Unlitter Us: Time to come clean?
See the other spots at the Unlitter Us Youtube Channel.
Philly is an easy target for dirty jokes (not those dirty jokes) because in some areas the trash seems endless. How did things get this bad? One view of it is the broken window theory. Suppose there’s an abandoned warehouse and someone walks up, grabs a rock, breaks a window, and they leave. Later on, someone else does the same thing because just one window (of many) was broken. So what’s two? This goes on until every window is broken. People are more likely to litter in a place that’s already dirty. On the other hand, we are less likely to clean a public space if no one else is cleaning it (see: social proof). It’s something that people really have to be proactive about.
The Unlitter Us campaign aims to reverse the damage by using the same principles that created it. People will clean if they see others are cleaning. If one street can be cleaned two streets can be cleaned– perhaps even an entire neighborhood. The effort is funded by the Philadelphia Streets Department. Its site has further information about the campaign including Philly’s Annual Spring Clean Up (yesterday). There are a number of print ads downtown at the major transit hubs. The TV spots are an interesting mix of spoken word over jazz chords and saxophone.

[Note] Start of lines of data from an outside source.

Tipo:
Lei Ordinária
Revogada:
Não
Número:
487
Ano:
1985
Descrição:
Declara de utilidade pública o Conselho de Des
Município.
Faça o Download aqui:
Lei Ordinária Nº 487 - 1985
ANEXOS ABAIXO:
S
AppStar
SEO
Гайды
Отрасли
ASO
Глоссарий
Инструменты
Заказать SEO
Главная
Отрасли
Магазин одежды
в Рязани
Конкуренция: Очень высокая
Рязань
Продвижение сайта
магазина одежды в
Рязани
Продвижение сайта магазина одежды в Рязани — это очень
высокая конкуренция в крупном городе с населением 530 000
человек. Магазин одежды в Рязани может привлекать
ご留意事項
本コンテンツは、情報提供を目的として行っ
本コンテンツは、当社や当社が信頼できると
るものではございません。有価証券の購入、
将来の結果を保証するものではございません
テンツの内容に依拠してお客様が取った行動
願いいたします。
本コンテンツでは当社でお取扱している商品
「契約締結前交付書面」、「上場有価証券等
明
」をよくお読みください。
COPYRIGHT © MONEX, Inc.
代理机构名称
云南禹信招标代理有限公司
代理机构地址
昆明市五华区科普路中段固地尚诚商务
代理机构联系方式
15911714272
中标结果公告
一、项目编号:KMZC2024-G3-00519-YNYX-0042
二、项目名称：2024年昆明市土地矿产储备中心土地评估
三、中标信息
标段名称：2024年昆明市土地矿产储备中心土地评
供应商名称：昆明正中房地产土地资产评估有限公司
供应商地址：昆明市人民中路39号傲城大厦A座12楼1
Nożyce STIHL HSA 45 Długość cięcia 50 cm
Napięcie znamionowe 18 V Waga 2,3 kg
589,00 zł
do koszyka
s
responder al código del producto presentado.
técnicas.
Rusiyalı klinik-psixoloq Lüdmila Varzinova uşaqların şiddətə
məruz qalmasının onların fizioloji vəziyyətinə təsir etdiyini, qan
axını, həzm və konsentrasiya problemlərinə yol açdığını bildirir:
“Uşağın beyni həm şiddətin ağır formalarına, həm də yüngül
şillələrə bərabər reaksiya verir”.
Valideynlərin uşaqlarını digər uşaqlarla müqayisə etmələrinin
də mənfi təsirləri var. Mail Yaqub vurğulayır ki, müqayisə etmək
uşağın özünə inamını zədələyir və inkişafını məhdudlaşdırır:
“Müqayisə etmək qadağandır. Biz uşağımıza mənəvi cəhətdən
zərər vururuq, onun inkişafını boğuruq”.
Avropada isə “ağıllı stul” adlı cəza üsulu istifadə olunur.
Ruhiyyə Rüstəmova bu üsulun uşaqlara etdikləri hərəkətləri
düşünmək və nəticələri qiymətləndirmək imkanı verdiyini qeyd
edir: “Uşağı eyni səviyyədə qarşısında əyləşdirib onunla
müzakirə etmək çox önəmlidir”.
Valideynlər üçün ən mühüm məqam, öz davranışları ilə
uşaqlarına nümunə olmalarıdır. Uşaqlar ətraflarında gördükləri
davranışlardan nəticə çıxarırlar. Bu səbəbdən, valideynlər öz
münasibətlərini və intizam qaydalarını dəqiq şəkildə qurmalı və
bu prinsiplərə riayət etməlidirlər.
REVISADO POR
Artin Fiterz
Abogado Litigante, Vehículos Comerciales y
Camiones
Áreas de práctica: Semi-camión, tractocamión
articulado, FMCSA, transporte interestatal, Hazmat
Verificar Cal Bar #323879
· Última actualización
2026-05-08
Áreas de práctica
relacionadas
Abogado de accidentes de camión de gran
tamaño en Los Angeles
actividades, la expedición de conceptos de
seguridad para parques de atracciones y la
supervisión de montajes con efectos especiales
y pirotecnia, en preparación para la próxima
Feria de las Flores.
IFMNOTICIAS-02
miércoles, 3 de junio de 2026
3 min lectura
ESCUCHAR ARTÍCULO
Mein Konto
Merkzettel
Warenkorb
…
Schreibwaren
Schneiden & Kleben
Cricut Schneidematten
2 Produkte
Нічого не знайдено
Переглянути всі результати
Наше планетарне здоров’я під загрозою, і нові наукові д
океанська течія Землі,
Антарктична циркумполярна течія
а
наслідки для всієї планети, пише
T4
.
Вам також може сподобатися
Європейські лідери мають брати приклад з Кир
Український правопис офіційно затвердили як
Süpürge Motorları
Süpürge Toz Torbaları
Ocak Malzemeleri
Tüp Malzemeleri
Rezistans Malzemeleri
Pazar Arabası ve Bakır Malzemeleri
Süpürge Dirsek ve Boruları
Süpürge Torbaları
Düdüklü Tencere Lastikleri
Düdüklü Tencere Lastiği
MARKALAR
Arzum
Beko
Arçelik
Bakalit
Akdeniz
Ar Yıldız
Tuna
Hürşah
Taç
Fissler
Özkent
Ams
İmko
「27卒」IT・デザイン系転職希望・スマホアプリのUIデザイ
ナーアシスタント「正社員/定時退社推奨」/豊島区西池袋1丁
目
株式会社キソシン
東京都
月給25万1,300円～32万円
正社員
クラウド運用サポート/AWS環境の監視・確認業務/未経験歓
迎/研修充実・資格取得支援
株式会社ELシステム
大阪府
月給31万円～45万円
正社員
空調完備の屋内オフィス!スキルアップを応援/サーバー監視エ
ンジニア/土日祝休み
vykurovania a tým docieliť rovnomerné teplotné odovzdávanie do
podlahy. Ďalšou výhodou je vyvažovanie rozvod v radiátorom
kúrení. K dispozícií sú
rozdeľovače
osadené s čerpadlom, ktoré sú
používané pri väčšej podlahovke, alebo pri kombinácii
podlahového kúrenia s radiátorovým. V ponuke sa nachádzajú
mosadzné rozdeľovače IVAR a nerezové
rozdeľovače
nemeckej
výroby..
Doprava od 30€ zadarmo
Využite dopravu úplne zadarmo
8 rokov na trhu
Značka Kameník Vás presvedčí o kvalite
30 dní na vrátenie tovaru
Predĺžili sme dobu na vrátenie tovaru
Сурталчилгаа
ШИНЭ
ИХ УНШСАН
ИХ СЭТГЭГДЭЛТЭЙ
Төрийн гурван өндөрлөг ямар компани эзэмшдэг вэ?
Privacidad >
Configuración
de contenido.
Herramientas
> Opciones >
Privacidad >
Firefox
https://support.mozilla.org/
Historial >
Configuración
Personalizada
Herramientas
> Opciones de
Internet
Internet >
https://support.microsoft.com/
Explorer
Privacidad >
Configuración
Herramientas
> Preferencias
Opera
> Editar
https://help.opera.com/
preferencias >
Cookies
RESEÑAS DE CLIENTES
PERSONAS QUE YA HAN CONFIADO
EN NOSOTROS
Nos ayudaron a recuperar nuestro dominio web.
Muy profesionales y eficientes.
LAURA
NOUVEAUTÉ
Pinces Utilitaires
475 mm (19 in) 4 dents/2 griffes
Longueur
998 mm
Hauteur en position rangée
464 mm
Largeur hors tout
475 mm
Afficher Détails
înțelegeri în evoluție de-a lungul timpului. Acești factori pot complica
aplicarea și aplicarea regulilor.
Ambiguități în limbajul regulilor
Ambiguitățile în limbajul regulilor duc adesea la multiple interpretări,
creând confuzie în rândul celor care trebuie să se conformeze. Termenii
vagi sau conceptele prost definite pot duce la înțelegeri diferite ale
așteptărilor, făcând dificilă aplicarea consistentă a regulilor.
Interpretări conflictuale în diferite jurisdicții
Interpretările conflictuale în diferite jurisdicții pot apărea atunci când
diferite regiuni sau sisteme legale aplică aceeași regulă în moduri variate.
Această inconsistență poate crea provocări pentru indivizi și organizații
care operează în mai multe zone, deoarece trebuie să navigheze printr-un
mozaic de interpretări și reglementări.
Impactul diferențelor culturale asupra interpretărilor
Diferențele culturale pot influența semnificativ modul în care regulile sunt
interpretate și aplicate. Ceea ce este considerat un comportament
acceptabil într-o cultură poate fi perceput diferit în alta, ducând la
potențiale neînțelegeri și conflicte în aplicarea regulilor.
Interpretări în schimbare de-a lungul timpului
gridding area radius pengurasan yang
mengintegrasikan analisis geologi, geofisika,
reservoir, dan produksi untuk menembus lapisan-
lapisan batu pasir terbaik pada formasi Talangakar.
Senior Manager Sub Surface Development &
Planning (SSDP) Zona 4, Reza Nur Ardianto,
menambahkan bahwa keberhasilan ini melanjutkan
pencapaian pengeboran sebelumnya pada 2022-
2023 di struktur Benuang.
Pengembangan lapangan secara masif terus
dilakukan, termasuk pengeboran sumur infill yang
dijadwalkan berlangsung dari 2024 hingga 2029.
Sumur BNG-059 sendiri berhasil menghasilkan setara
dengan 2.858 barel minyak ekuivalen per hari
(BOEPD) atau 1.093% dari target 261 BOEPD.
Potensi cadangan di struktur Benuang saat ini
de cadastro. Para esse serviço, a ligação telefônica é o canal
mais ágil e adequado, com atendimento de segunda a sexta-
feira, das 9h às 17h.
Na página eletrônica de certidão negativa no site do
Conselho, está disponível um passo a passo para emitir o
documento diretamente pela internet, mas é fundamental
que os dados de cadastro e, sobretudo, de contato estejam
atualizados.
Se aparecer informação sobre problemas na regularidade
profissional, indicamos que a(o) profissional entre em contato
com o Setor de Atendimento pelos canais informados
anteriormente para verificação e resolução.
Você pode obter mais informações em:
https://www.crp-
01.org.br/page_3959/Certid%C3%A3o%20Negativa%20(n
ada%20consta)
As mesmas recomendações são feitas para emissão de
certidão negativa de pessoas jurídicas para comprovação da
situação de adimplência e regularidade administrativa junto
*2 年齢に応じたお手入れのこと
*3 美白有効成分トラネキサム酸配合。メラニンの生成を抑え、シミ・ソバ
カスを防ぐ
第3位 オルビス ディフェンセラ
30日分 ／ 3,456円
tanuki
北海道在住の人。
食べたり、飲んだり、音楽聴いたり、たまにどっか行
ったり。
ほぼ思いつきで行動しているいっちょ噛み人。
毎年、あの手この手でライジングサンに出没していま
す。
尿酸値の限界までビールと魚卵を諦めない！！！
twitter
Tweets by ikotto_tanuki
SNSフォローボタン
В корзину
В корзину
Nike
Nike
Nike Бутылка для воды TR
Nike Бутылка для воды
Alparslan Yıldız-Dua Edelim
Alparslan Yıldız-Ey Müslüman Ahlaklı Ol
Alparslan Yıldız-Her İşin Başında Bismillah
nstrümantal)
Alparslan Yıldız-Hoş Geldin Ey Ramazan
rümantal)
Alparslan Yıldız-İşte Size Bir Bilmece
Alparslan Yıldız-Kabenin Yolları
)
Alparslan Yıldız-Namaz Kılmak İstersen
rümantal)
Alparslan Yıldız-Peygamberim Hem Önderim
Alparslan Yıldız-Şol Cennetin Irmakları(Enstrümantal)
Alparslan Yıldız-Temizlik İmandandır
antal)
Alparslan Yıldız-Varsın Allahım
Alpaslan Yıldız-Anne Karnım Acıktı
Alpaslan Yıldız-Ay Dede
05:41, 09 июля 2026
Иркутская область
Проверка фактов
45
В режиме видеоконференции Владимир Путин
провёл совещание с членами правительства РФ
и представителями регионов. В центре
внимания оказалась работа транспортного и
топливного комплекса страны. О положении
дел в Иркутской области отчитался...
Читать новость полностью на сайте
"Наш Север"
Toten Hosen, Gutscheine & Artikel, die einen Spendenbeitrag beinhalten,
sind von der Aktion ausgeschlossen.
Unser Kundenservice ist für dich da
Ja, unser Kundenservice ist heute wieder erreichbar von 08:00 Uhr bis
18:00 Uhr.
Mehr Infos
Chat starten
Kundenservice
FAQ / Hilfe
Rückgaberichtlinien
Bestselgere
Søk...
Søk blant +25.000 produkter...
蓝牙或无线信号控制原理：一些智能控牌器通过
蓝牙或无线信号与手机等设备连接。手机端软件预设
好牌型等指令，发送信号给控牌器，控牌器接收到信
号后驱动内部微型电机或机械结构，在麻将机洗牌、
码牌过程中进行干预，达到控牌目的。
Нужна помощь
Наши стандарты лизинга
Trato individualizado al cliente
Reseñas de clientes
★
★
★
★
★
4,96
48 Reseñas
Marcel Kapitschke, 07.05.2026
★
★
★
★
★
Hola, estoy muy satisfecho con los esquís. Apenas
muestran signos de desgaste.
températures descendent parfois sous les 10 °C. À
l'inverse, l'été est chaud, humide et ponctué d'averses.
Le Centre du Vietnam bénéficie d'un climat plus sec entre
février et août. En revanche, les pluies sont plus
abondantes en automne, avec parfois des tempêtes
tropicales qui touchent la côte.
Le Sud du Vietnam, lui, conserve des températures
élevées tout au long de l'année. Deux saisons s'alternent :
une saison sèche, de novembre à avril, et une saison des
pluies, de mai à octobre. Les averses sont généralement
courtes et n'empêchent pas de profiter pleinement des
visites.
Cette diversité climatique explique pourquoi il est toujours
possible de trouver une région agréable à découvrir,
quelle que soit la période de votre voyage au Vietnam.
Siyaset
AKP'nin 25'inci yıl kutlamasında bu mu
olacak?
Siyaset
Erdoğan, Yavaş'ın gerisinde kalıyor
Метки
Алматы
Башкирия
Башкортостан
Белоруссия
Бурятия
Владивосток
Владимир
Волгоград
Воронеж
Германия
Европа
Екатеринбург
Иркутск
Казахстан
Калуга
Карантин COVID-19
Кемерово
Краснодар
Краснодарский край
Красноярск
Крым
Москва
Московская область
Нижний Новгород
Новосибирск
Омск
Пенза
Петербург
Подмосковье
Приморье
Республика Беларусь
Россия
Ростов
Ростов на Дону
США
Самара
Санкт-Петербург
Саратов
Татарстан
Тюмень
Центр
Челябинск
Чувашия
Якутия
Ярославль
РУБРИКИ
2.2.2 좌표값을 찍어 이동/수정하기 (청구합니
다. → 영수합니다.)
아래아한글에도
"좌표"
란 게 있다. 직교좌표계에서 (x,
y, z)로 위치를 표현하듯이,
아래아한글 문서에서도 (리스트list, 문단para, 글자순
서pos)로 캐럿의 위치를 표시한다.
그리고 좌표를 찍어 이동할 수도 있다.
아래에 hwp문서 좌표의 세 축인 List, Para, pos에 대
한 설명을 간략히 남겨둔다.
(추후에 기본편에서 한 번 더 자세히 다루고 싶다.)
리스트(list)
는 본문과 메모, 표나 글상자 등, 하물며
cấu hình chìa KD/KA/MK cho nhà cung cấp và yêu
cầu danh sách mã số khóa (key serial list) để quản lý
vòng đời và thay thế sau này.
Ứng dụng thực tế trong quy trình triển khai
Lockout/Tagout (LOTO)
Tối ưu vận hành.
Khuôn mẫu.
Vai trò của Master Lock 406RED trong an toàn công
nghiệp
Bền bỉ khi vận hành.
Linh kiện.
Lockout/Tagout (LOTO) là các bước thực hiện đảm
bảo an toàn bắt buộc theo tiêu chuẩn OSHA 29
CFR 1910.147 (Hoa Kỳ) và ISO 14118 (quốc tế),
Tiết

Even as I typed this post I saw a new spot for the campaign. This one featured Mayor Nutter urging people to help out on Earth Day (April 22nd this year).
This image is on par with many of the creative works I’ve seen since “going green” got started. There are so many possibilities.
As stated on the site for the Big Belly Solar Trash Cans, “The City of Philadelphia will save $13 Million over 10 years by deploying 500 BIGBELLY® solar compactors to cut collection costs by 70%.”